Il nostro eroe, che ovviamente viene dal marketing, prova nostalgia per la grande distribuzione, il regno della parola-slogan: «Nei supermercati i nomi vengono ammassati nelle loro piccole sedi, uno sopra l’altro, in attesa della destinazione finale». Rimpiange quell’esistenzialismo da tinello che si regge su «i recenti editti sulle retine per capelli, le ultimissime nel grande dibattito sui prodotti disinfettanti per il bagno». Tuttavia è schiacciato da un macigno filosofico: «le cose a cui dai un nome vanno avanti senza di te». Cooptato da Regina e Lucky nello scalcinato gruppo di lavoro per e contro Winthrop (sempre meglio che lavorare...) ha molto tempo per bere birra e pensare ai fatti suoi o ai massimi sistemi: «Si chiese quanto incidessero esattamente sulla vita delle buone capacità di marketing. Decise per un 90 per cento. L’altro 10 per cento era rappresentato dall’antiacido che aiuta a sistemare le cose». «La gente voleva entrare in un buon nome, abitarlo, rotolarcisi dentro come un maiale nel fango».

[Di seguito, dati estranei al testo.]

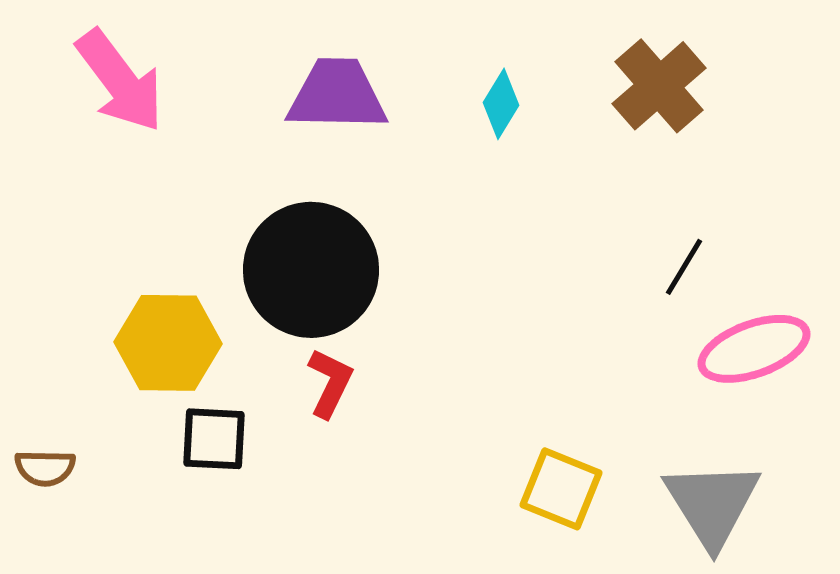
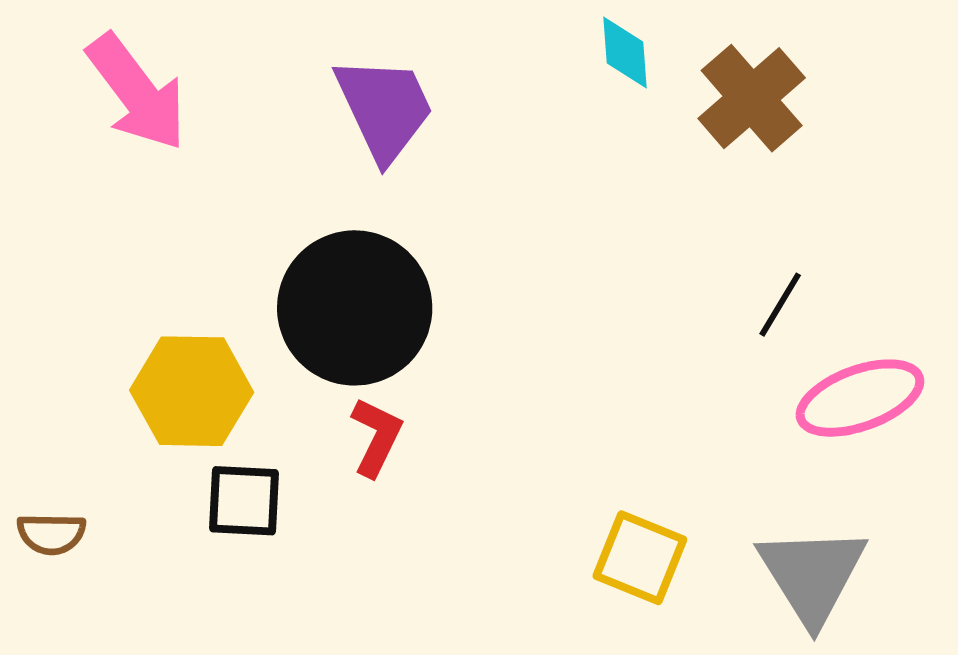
purple trapezoid: (337, 95) -> (384, 108), turned 64
cyan diamond: (501, 104) -> (625, 52), moved, turned -36

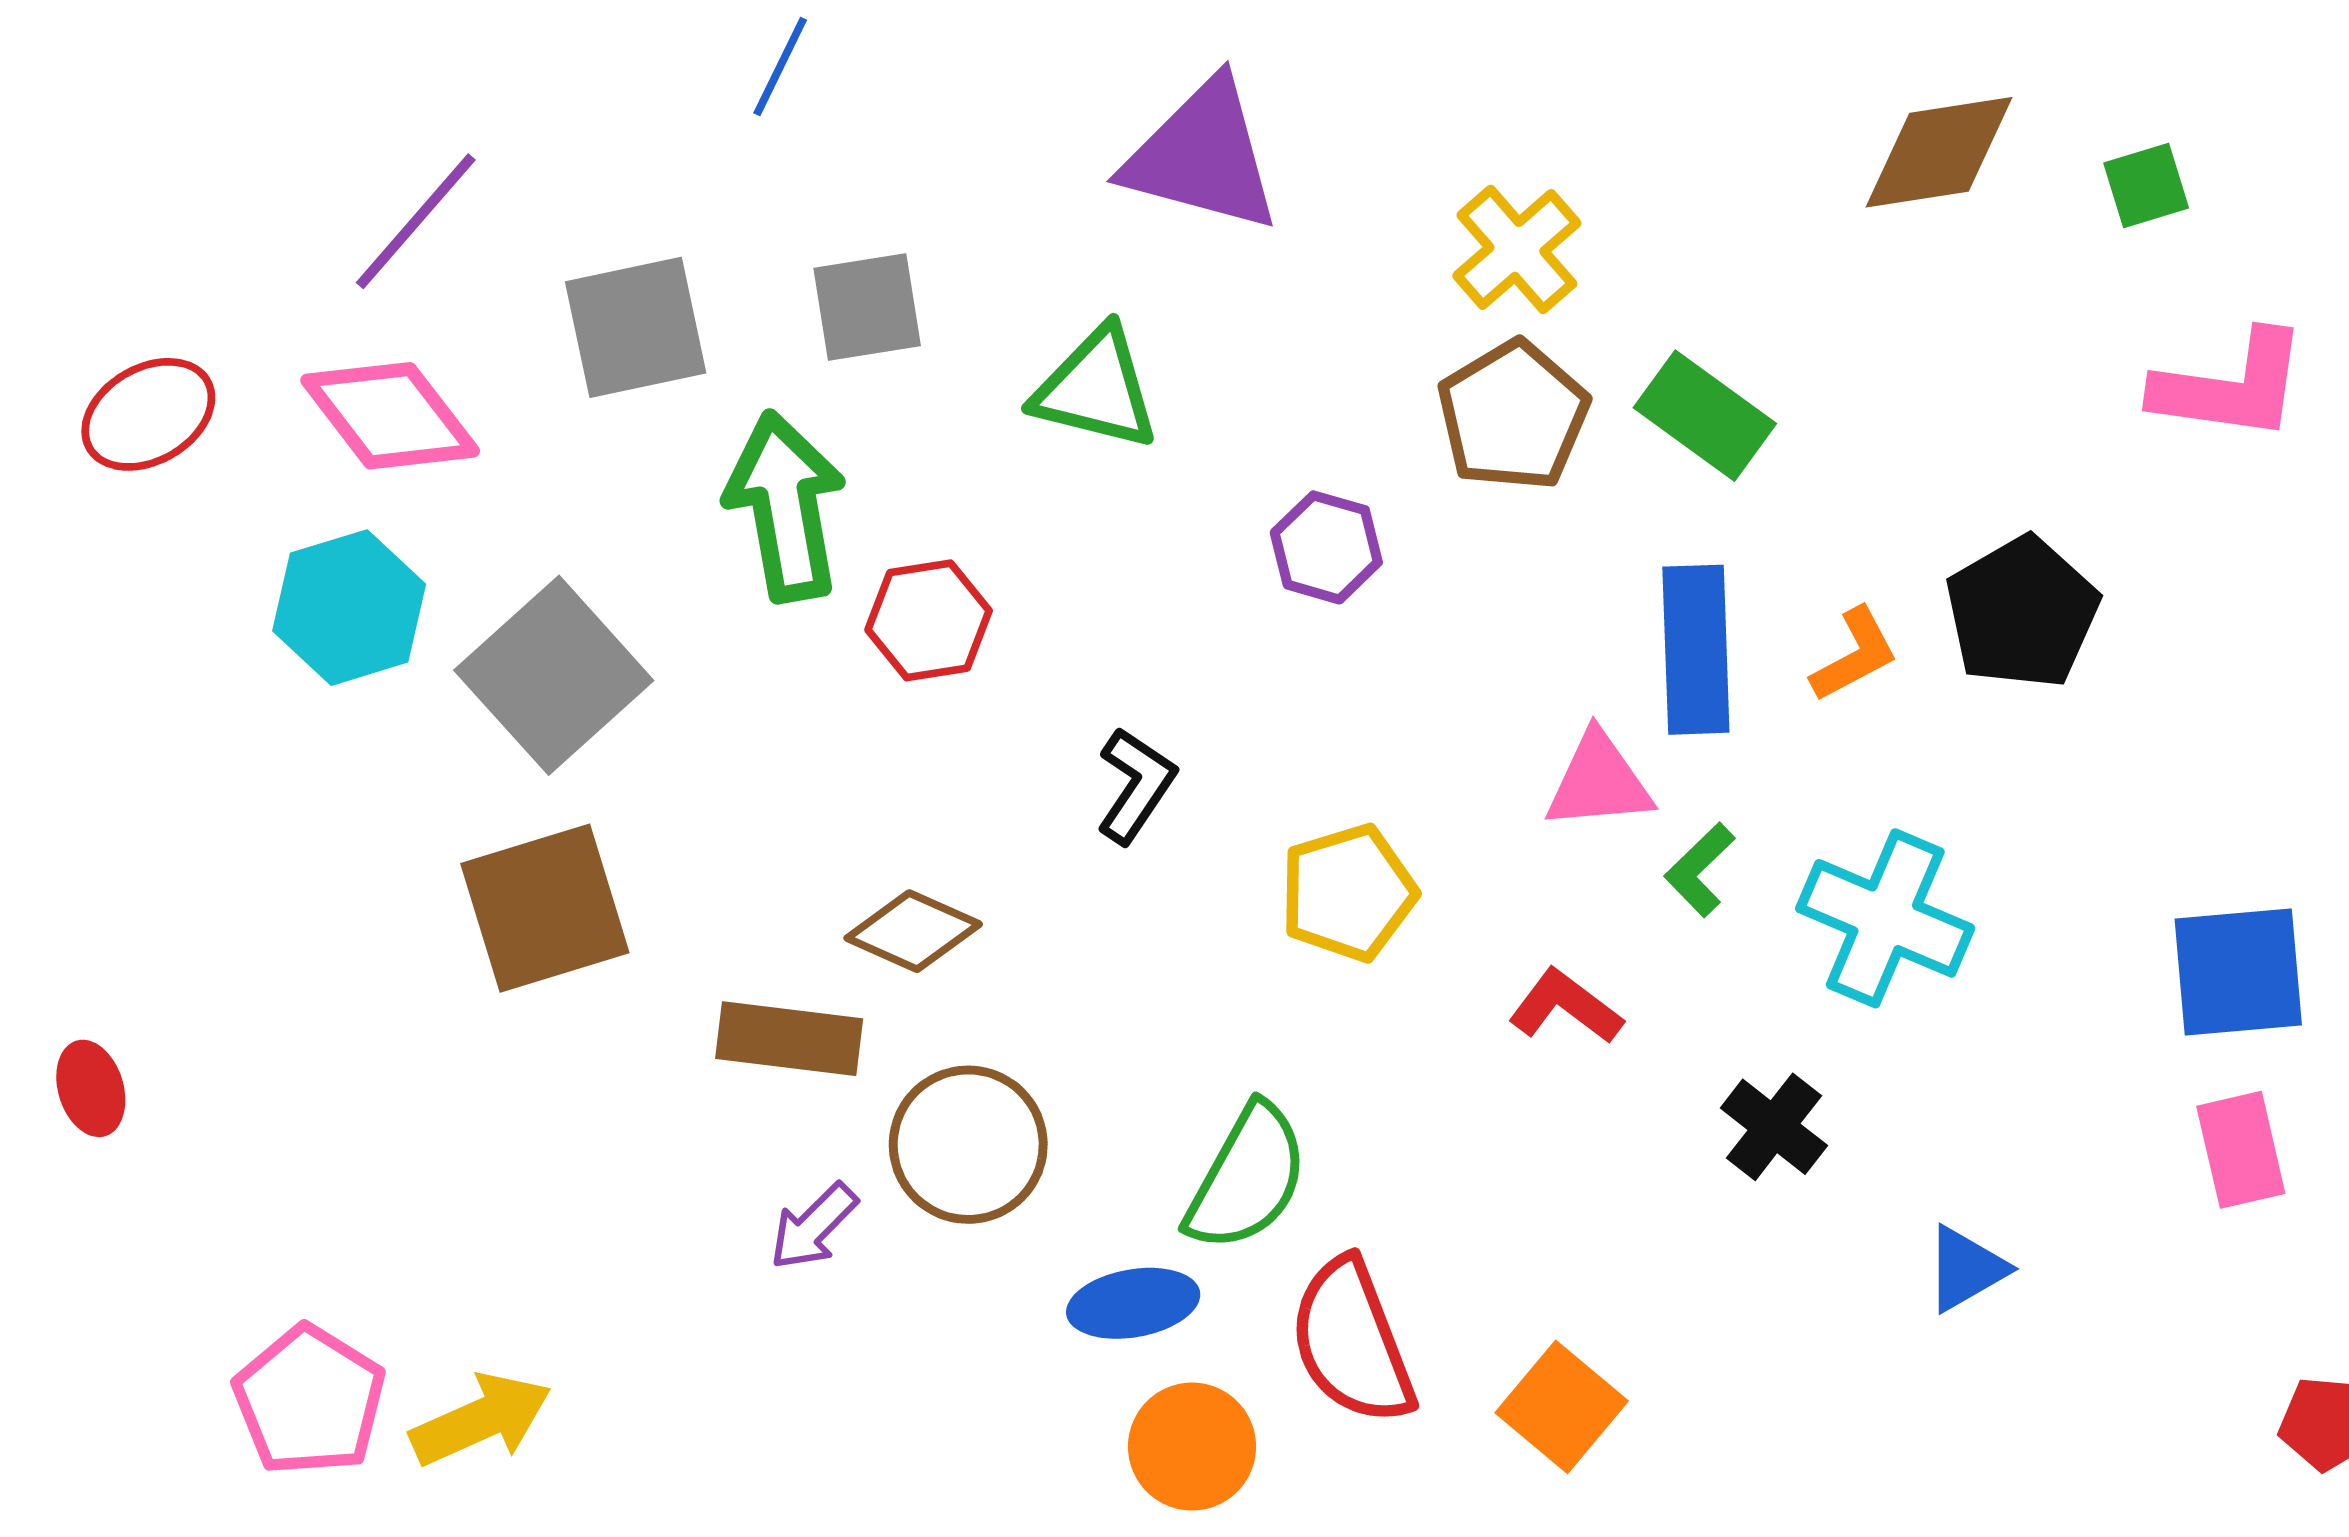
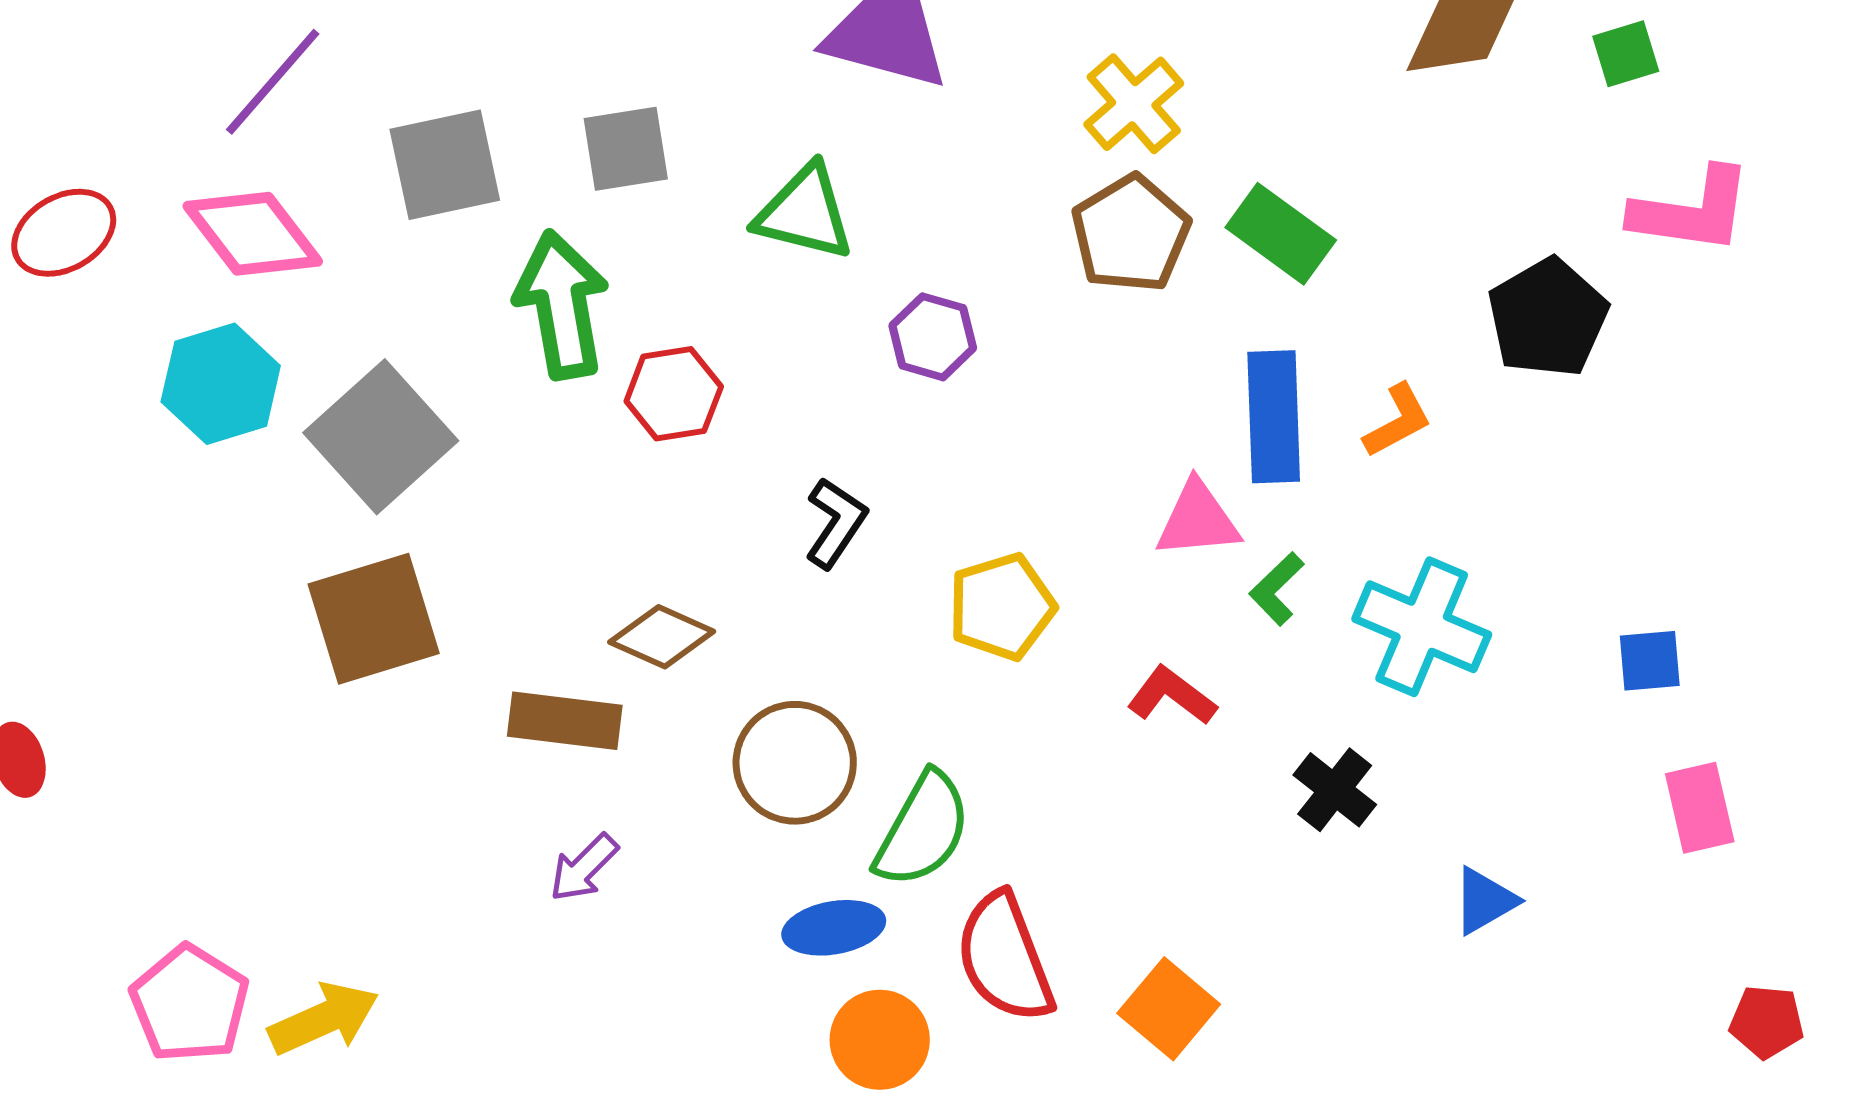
purple hexagon: (1326, 547) -> (933, 337), moved
black pentagon: (2022, 613) -> (1548, 318), moved
blue square: (2238, 972) -> (1650, 661), moved, size x0.6
brown circle: (968, 1145) -> (795, 763), moved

Mister Whitehead, che ha un cognome, «Testabianca», non adatto a un coloured come lui, conosce il mestiere suo (lo scrittore) e quello del Nostro stralunato terminologo: pestare l’acqua delle parole nel mortaio delle cose. E in fondo, magari senza accorgersene, ha scritto un libro sulla scrittura, quello speciale settore del marketing che vende le parole a prezzo di fabbrica.